Dès le déclenchement de la pandémie, l’urgence économique a conduit de nombreux instituts statistiques à rechercher et intégrer les données dites à haute fréquence, afin de capter au plus vite et au plus près, l’ampleur de l’arrêt de l’activité. De la fréquentation des parcs aux achats par carte de crédit, en passant par le suivi du trafic aérien ou maritime, ces données immédiatement et facilement disponibles ont constitué une mine d’informations permettant également aux politiques de réagir au plus près de la crise. Comme le résumait récemment le magazine The Economist1, tous les progrès accomplis en matière de collecte de données statistiques, du fait de leurs insuffisances ou de leurs publications tardives, ont encore trop souvent laissé les économistes dans le noir, ne permettant pas aux politiques d’agir en connaissance de cause ni à bon escient.

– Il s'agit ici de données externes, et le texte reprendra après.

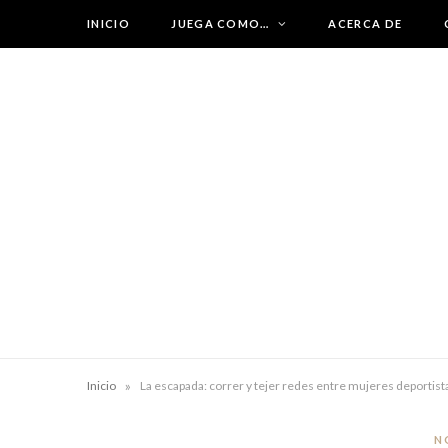
INICIO
JUEGA COMO…
ACERCA DE
»
Inicio
La escapada: correr y tejer redes entre mujeres deportist
N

La pandémie vient de donner un sens nouveau au Big Data. Au travers des applications et services de paiement en lignes et autres données de localisation disponibles via les réseaux sociaux, le monde est submergé d’informations. Si le secteur privé avait déjà pris la mesure de l’intérêt de telles données en temps réel pour la gestion de leurs stocks, l’orientation de leurs offres etc. les autorités publiques (instituts statistiques, banques centrales, gouvernements), restaient plutôt éloignés de ces mines de données. Non sans raison d’ailleurs, au regard des biais qui entachent la collecte de ces données abondantes certes, mais non filtrées. Pour s’en convaincre, il n’y avait qu’à lire les «mises en garde» qui accompagnaient les statistiques de mobilité publiée par Google.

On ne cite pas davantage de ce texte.